06

STL, Layout, and C++20/23 Containers

Why `boost::container::flat_map` is 2.5× faster than `std::unordered_map` and 35× faster than `std::map` on a real iterate workload, where the gap comes from, and the silent-overhead choices that betray "obvious" container picks.

⏱ 15 minutesSection 6

Learning objectives

By the end of this section you can:

  • Predict the cache behaviour of std::vector, std::deque, std::list, std::map, and std::unordered_map on a hot iterate-and-sum loop, and explain why the prediction holds.
  • Pick between std::map, std::unordered_map, boost::container::flat_map (today; C++23 std::flat_map once compilers ship it), and a sorted std::vector of pairs based on insert pattern, lookup pattern, and N.
  • Identify “silent overhead” — std::function, std::shared_ptr refcounts, std::any, virtual dispatch on a hot path — and decide whether each is worth what it costs you.
  • Use std::span (C++20) and std::mdspan (C++23) to pass views without sharing ownership and without copying.
  • Measure cache effects in a container with perf stat and decide whether the layout you have is the layout you need.

Diagram

Diagram 06-stl-layout-flat-vs-node hasn't been drawn yet. See diagrams/README.md for the conventions.

Memory layout: contiguous vector vs node-based containers. Download .excalidraw

The 2.5× hidden in your container choice

On the same N=262144 workload, with the same payload struct, on the same kernel — demo-02 measures these iterate-and-sum median times:

Container Median iterate time Relative
boost::container::flat_map<K,V> 911 µs 1.0× (baseline)
std::vector<pair<K,V>> + linear scan ~920 µs 1.0×
std::unordered_map<K,V> 2,309 µs 2.5× slower
std::map<K,V> ~32 ms ~35× slower

The first two are contiguous. The third is a hash table with nodes scattered across the heap. The fourth is a red-black tree with both scattered nodes and a branch-heavy traversal.

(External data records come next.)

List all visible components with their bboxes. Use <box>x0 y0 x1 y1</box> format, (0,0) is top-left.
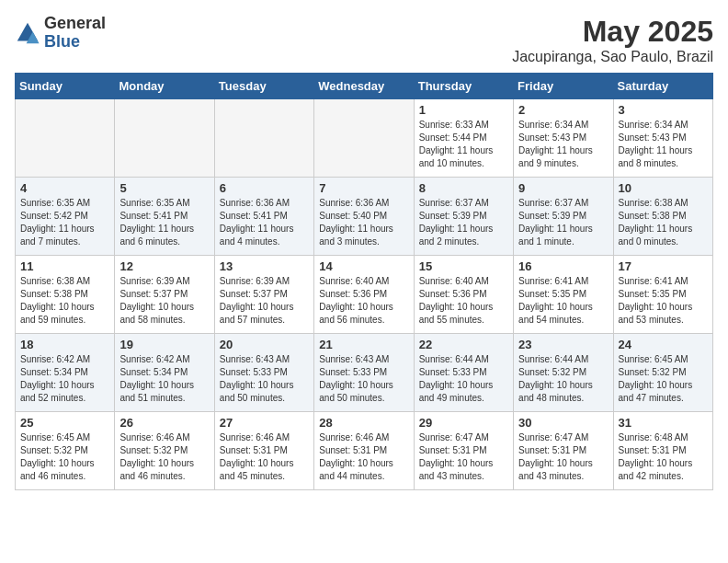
day-cell: 7Sunrise: 6:36 AMSunset: 5:40 PMDaylight… <box>314 178 414 256</box>
week-row-1: 1Sunrise: 6:33 AMSunset: 5:44 PMDaylight… <box>16 99 713 178</box>
day-info: Sunrise: 6:38 AMSunset: 5:38 PMDaylight:… <box>20 275 109 327</box>
day-cell: 25Sunrise: 6:45 AMSunset: 5:32 PMDayligh… <box>16 412 115 490</box>
day-number: 24 <box>619 338 708 351</box>
day-info: Sunrise: 6:41 AMSunset: 5:35 PMDaylight:… <box>619 275 708 327</box>
day-info: Sunrise: 6:43 AMSunset: 5:33 PMDaylight:… <box>319 353 408 405</box>
header-tuesday: Tuesday <box>214 74 313 99</box>
day-cell: 27Sunrise: 6:46 AMSunset: 5:31 PMDayligh… <box>214 412 313 490</box>
header-monday: Monday <box>115 74 214 99</box>
day-cell: 26Sunrise: 6:46 AMSunset: 5:32 PMDayligh… <box>115 412 214 490</box>
day-number: 2 <box>518 103 608 117</box>
day-info: Sunrise: 6:45 AMSunset: 5:32 PMDaylight:… <box>20 431 109 483</box>
day-cell: 10Sunrise: 6:38 AMSunset: 5:38 PMDayligh… <box>613 178 712 256</box>
header-wednesday: Wednesday <box>314 74 414 99</box>
day-cell: 12Sunrise: 6:39 AMSunset: 5:37 PMDayligh… <box>115 256 214 334</box>
day-cell <box>16 99 115 178</box>
day-info: Sunrise: 6:33 AMSunset: 5:44 PMDaylight:… <box>419 119 508 170</box>
day-info: Sunrise: 6:40 AMSunset: 5:36 PMDaylight:… <box>319 275 408 327</box>
header-row: SundayMondayTuesdayWednesdayThursdayFrid… <box>16 74 713 99</box>
day-info: Sunrise: 6:39 AMSunset: 5:37 PMDaylight:… <box>119 275 209 327</box>
header-saturday: Saturday <box>613 74 712 99</box>
day-number: 18 <box>20 338 109 351</box>
day-info: Sunrise: 6:36 AMSunset: 5:41 PMDaylight:… <box>220 197 309 248</box>
day-number: 26 <box>119 416 209 430</box>
day-cell: 6Sunrise: 6:36 AMSunset: 5:41 PMDaylight… <box>214 178 313 256</box>
day-info: Sunrise: 6:42 AMSunset: 5:34 PMDaylight:… <box>119 353 209 405</box>
day-number: 28 <box>319 416 408 430</box>
page-header: General Blue May 2025 Jacupiranga, Sao P… <box>15 15 713 65</box>
day-number: 15 <box>419 259 508 273</box>
day-number: 11 <box>20 259 109 273</box>
week-row-4: 18Sunrise: 6:42 AMSunset: 5:34 PMDayligh… <box>16 334 713 412</box>
month-title: May 2025 <box>512 15 713 49</box>
day-cell: 5Sunrise: 6:35 AMSunset: 5:41 PMDaylight… <box>115 178 214 256</box>
day-info: Sunrise: 6:36 AMSunset: 5:40 PMDaylight:… <box>319 197 408 248</box>
day-number: 27 <box>220 416 309 430</box>
day-info: Sunrise: 6:46 AMSunset: 5:31 PMDaylight:… <box>220 431 309 483</box>
day-cell: 8Sunrise: 6:37 AMSunset: 5:39 PMDaylight… <box>414 178 513 256</box>
title-section: May 2025 Jacupiranga, Sao Paulo, Brazil <box>512 15 713 65</box>
day-cell: 20Sunrise: 6:43 AMSunset: 5:33 PMDayligh… <box>214 334 313 412</box>
day-cell: 14Sunrise: 6:40 AMSunset: 5:36 PMDayligh… <box>314 256 414 334</box>
day-info: Sunrise: 6:43 AMSunset: 5:33 PMDaylight:… <box>220 353 309 405</box>
day-number: 19 <box>119 338 209 351</box>
day-info: Sunrise: 6:35 AMSunset: 5:41 PMDaylight:… <box>119 197 209 248</box>
day-cell: 9Sunrise: 6:37 AMSunset: 5:39 PMDaylight… <box>514 178 613 256</box>
day-cell <box>115 99 214 178</box>
day-number: 14 <box>319 259 408 273</box>
day-number: 4 <box>20 181 109 195</box>
day-number: 21 <box>319 338 408 351</box>
day-cell: 28Sunrise: 6:46 AMSunset: 5:31 PMDayligh… <box>314 412 414 490</box>
day-cell: 1Sunrise: 6:33 AMSunset: 5:44 PMDaylight… <box>414 99 513 178</box>
day-number: 16 <box>518 259 608 273</box>
day-number: 25 <box>20 416 109 430</box>
day-number: 20 <box>220 338 309 351</box>
logo-text: General Blue <box>44 15 106 52</box>
day-number: 9 <box>518 181 608 195</box>
day-cell: 15Sunrise: 6:40 AMSunset: 5:36 PMDayligh… <box>414 256 513 334</box>
day-number: 23 <box>518 338 608 351</box>
day-info: Sunrise: 6:47 AMSunset: 5:31 PMDaylight:… <box>518 431 608 483</box>
day-info: Sunrise: 6:46 AMSunset: 5:31 PMDaylight:… <box>319 431 408 483</box>
day-cell: 31Sunrise: 6:48 AMSunset: 5:31 PMDayligh… <box>613 412 712 490</box>
day-cell: 16Sunrise: 6:41 AMSunset: 5:35 PMDayligh… <box>514 256 613 334</box>
day-cell: 21Sunrise: 6:43 AMSunset: 5:33 PMDayligh… <box>314 334 414 412</box>
day-number: 12 <box>119 259 209 273</box>
day-info: Sunrise: 6:44 AMSunset: 5:33 PMDaylight:… <box>419 353 508 405</box>
day-cell: 24Sunrise: 6:45 AMSunset: 5:32 PMDayligh… <box>613 334 712 412</box>
day-info: Sunrise: 6:37 AMSunset: 5:39 PMDaylight:… <box>419 197 508 248</box>
day-info: Sunrise: 6:34 AMSunset: 5:43 PMDaylight:… <box>619 119 708 170</box>
day-number: 1 <box>419 103 508 117</box>
week-row-5: 25Sunrise: 6:45 AMSunset: 5:32 PMDayligh… <box>16 412 713 490</box>
day-number: 10 <box>619 181 708 195</box>
day-info: Sunrise: 6:40 AMSunset: 5:36 PMDaylight:… <box>419 275 508 327</box>
day-cell: 13Sunrise: 6:39 AMSunset: 5:37 PMDayligh… <box>214 256 313 334</box>
header-friday: Friday <box>514 74 613 99</box>
day-info: Sunrise: 6:34 AMSunset: 5:43 PMDaylight:… <box>518 119 608 170</box>
day-info: Sunrise: 6:44 AMSunset: 5:32 PMDaylight:… <box>518 353 608 405</box>
logo: General Blue <box>15 15 106 52</box>
day-info: Sunrise: 6:39 AMSunset: 5:37 PMDaylight:… <box>220 275 309 327</box>
day-cell <box>214 99 313 178</box>
day-number: 29 <box>419 416 508 430</box>
header-thursday: Thursday <box>414 74 513 99</box>
day-number: 5 <box>119 181 209 195</box>
day-info: Sunrise: 6:46 AMSunset: 5:32 PMDaylight:… <box>119 431 209 483</box>
day-number: 17 <box>619 259 708 273</box>
day-number: 8 <box>419 181 508 195</box>
day-number: 13 <box>220 259 309 273</box>
day-number: 30 <box>518 416 608 430</box>
day-info: Sunrise: 6:48 AMSunset: 5:31 PMDaylight:… <box>619 431 708 483</box>
day-cell: 4Sunrise: 6:35 AMSunset: 5:42 PMDaylight… <box>16 178 115 256</box>
week-row-2: 4Sunrise: 6:35 AMSunset: 5:42 PMDaylight… <box>16 178 713 256</box>
day-info: Sunrise: 6:42 AMSunset: 5:34 PMDaylight:… <box>20 353 109 405</box>
day-number: 22 <box>419 338 508 351</box>
week-row-3: 11Sunrise: 6:38 AMSunset: 5:38 PMDayligh… <box>16 256 713 334</box>
day-number: 3 <box>619 103 708 117</box>
calendar-table: SundayMondayTuesdayWednesdayThursdayFrid… <box>15 73 713 490</box>
logo-blue: Blue <box>44 33 106 52</box>
day-cell: 19Sunrise: 6:42 AMSunset: 5:34 PMDayligh… <box>115 334 214 412</box>
day-info: Sunrise: 6:47 AMSunset: 5:31 PMDaylight:… <box>419 431 508 483</box>
day-cell: 29Sunrise: 6:47 AMSunset: 5:31 PMDayligh… <box>414 412 513 490</box>
day-info: Sunrise: 6:37 AMSunset: 5:39 PMDaylight:… <box>518 197 608 248</box>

The 2.5× gap between flat_map and unordered_map isn’t about algorithmic complexity. All four containers do roughly N work to iterate. The gap is about how many cache lines the CPU has to fetch to do that work.

A contiguous container packs ~16 int values into each 64-byte cache line. The hardware prefetcher reads ahead 2-3 cache lines. The CPU is reading from L1 most of the time, occasionally L2, rarely main memory. Each value costs roughly 1 nanosecond.

A node-based container puts each value in its own heap allocation, somewhere in the heap. The prefetcher can’t help — it has no way to know where the next node lives until the current node’s next pointer is dereferenced. Every node is a fresh cache miss back to L2 or main memory. Each value costs roughly 15-40 ns, sometimes 100+ ns under pressure.

The data structure didn’t change between contiguous and scattered — the layout did. This section is about making that layout decision deliberately, before it shows up as a 2.5× gap on the dashboard.

Why contiguous wins — a cache-line view

The diagram above shows the two memory layouts side by side, but the numeric mechanism is worth one paragraph more.

Modern x86-64 has 64-byte L1 cache lines. An int is 4 bytes, so 16 ints fit in one line. A std::vector<int> stores them back-to-back: line 1 holds elements 0-15, line 2 holds 16-31, and so on. Iterating 1,000 elements touches ~63 cache lines — and the L1 hardware prefetcher recognizes the linear stride and fetches lines 2, 3, 4 ahead of line 1’s load arriving in the register file. By the time the CPU asks for element 16, the line containing it is already in L1.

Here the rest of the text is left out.